## Document understanding data
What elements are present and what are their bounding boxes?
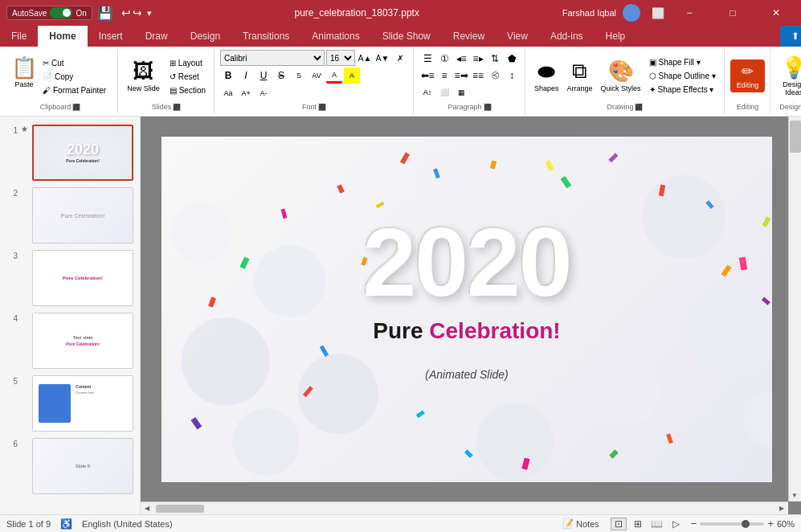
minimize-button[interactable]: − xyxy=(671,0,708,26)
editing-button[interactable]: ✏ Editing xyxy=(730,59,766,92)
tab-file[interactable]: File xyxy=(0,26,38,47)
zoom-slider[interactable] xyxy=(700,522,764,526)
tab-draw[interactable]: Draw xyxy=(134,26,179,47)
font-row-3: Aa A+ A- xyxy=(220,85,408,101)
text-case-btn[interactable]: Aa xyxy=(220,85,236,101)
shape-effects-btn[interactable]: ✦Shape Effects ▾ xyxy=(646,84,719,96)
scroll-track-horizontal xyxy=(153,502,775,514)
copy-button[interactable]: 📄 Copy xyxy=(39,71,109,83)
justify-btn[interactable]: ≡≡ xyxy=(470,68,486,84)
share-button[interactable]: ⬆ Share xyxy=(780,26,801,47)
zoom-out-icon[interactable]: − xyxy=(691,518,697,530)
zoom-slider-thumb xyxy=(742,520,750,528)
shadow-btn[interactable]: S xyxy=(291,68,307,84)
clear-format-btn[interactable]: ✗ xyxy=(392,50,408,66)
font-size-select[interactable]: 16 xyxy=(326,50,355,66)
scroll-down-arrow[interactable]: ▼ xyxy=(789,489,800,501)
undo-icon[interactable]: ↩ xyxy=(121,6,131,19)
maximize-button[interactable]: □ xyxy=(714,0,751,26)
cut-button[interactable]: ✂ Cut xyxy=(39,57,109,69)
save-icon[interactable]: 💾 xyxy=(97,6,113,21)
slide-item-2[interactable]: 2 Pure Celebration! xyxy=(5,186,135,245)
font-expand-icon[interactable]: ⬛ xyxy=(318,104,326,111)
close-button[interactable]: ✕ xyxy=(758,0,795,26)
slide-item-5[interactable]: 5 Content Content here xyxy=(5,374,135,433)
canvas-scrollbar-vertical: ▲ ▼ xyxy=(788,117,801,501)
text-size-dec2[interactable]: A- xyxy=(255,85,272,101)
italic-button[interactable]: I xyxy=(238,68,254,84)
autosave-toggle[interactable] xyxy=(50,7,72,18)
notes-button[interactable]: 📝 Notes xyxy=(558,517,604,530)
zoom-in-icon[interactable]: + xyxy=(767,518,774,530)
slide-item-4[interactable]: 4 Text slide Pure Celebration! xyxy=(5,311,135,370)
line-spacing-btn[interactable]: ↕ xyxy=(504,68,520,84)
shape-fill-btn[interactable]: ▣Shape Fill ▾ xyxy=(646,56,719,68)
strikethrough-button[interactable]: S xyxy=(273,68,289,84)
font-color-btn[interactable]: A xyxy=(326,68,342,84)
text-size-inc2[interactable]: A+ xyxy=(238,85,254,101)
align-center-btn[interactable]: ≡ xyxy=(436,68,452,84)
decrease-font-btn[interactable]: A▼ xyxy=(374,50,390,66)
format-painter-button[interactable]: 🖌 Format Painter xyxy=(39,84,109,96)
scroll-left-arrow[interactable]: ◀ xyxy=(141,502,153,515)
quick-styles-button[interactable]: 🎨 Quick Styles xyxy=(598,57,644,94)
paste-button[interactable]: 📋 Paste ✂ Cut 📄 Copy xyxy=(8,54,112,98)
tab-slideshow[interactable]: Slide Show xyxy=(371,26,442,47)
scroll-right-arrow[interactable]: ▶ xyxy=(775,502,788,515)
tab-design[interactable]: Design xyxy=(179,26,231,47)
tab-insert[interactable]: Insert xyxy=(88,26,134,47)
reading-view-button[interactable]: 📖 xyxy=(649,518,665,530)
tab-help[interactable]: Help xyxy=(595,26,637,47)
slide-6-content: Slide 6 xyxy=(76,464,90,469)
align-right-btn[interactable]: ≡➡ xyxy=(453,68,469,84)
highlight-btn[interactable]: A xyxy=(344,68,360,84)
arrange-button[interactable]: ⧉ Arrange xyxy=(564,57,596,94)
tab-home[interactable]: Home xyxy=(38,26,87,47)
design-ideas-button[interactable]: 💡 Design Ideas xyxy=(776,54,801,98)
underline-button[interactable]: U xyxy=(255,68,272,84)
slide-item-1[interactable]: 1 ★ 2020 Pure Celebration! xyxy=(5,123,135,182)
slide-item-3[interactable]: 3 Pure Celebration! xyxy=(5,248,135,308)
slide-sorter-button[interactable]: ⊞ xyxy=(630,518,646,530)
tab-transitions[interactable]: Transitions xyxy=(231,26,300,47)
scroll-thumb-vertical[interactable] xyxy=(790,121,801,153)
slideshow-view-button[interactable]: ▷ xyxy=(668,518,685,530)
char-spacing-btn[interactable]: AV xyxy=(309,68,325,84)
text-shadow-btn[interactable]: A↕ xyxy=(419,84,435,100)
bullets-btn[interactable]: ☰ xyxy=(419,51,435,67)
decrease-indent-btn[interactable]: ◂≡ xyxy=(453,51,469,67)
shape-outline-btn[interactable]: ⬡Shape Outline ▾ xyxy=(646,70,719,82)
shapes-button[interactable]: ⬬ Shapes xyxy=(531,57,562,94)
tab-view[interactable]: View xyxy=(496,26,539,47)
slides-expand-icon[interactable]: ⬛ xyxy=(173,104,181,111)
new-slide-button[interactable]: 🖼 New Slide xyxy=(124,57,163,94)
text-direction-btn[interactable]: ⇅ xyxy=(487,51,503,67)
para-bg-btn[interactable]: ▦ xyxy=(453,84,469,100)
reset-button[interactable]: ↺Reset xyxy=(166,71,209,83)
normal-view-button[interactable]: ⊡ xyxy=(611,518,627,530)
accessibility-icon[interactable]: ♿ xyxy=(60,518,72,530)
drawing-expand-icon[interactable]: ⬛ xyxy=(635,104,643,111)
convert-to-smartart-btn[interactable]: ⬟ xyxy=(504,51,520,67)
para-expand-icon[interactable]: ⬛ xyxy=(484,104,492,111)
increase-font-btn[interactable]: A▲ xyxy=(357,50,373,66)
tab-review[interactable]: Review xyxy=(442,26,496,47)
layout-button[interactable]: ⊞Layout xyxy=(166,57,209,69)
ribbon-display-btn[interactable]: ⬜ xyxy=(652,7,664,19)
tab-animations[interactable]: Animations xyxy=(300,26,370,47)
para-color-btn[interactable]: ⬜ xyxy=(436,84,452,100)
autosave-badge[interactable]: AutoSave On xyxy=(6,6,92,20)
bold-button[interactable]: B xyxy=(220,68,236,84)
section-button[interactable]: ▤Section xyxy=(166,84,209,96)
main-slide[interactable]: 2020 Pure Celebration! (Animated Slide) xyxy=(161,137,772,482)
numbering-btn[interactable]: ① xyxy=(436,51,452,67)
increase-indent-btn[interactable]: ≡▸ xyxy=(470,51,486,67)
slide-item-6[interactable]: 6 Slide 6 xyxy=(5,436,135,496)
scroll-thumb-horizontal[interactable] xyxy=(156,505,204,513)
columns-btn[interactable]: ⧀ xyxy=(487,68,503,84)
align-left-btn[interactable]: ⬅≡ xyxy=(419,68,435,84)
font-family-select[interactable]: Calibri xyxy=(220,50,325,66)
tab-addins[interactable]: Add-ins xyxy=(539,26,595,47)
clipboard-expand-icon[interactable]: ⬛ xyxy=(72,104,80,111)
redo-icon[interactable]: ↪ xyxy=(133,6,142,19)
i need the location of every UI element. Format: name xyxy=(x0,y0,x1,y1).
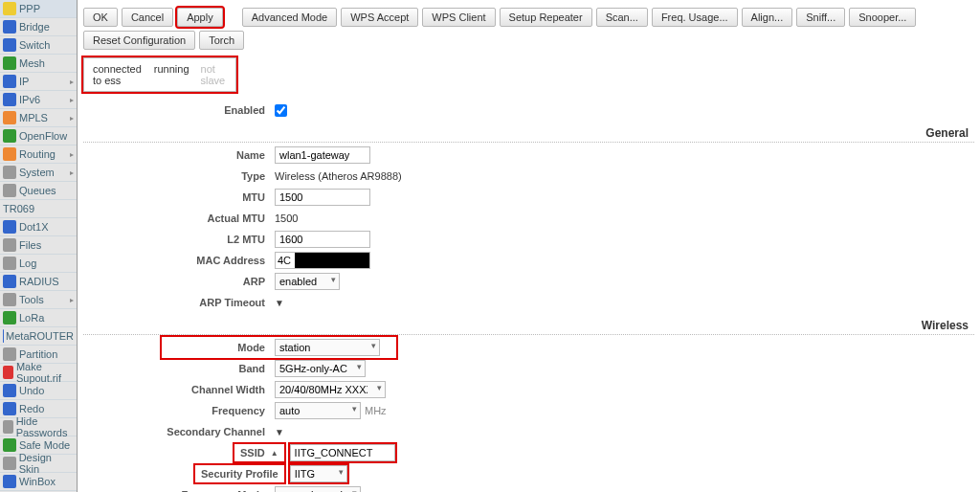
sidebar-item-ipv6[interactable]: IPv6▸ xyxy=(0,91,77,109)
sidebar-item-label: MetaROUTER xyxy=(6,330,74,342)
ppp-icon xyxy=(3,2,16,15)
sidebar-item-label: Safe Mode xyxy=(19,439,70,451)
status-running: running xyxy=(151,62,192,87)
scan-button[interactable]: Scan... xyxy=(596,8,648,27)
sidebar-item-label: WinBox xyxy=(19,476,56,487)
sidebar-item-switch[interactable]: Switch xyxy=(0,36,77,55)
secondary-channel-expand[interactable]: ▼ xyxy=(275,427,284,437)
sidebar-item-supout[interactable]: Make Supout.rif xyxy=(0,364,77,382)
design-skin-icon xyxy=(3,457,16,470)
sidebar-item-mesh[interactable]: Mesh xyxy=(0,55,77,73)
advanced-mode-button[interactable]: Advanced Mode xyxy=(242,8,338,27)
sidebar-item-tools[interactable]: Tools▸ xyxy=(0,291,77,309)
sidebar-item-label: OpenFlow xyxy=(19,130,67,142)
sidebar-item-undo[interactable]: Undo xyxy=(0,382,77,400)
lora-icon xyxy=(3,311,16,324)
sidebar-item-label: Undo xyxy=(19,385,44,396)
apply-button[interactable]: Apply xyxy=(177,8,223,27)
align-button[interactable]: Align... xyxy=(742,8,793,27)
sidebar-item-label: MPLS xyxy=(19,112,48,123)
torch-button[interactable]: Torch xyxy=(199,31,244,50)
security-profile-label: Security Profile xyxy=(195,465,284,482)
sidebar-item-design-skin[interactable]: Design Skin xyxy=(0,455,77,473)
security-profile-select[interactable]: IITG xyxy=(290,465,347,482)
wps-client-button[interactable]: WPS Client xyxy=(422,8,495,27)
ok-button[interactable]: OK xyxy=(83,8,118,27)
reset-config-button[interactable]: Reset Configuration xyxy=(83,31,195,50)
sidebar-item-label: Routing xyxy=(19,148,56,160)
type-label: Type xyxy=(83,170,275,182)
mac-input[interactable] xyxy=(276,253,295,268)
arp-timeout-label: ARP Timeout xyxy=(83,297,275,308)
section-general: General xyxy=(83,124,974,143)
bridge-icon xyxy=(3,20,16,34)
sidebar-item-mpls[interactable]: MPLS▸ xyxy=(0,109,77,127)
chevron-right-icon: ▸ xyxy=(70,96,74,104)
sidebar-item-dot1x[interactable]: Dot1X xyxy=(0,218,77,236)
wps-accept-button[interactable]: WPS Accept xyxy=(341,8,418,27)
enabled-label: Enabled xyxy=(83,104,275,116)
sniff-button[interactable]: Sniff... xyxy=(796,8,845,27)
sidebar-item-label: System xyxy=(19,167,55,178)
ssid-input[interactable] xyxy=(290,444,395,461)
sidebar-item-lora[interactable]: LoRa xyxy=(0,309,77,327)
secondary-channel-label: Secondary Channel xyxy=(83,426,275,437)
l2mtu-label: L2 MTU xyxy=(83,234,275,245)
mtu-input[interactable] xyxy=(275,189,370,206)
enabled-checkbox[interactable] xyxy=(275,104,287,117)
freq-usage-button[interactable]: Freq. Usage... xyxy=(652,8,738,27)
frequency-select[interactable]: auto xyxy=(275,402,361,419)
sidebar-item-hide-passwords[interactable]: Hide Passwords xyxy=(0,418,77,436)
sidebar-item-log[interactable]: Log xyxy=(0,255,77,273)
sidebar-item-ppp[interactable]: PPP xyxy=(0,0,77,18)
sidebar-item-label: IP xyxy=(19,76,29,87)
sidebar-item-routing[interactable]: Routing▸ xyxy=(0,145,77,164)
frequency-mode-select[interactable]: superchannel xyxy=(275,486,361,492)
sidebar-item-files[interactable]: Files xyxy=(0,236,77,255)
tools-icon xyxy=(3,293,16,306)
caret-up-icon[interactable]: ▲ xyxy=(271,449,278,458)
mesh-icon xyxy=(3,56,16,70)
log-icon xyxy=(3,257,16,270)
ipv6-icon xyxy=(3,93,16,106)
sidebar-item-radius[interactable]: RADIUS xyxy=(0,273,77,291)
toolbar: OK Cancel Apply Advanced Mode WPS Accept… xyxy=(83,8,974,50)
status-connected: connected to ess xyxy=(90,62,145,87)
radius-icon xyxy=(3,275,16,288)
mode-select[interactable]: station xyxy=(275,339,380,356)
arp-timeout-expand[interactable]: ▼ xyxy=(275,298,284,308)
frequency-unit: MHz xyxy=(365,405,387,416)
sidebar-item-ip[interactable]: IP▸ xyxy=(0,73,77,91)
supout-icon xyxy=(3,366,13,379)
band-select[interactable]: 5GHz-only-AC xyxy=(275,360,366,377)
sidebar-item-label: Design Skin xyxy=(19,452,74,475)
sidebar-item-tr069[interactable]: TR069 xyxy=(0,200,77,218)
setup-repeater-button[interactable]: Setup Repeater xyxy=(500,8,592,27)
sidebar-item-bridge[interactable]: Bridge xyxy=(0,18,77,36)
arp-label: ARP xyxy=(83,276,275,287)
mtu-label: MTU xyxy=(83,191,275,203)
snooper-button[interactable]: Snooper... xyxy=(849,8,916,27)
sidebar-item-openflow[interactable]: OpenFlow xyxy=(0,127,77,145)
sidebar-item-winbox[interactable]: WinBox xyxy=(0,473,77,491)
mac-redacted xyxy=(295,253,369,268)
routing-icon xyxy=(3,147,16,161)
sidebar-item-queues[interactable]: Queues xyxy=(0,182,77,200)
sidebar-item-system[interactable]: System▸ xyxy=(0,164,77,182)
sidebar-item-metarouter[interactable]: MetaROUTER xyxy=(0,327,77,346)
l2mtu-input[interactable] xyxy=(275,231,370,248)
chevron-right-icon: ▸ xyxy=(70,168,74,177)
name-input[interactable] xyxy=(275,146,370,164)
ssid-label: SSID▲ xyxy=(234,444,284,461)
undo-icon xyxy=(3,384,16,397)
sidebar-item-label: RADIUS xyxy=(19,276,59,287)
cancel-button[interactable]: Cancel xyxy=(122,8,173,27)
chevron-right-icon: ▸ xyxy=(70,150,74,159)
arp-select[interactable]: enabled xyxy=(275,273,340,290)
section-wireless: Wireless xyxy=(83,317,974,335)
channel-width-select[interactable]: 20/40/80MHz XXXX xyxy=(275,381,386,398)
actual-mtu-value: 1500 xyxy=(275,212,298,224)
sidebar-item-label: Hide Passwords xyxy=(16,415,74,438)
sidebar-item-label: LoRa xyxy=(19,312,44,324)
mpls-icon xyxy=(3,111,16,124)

## Action item
Across the data, find each line that has "slideshow" in it and copy that line.

## Response below
tab-slideshow[interactable]: Slide Show xyxy=(371,26,442,47)
slideshow-view-button[interactable]: ▷ xyxy=(668,518,685,530)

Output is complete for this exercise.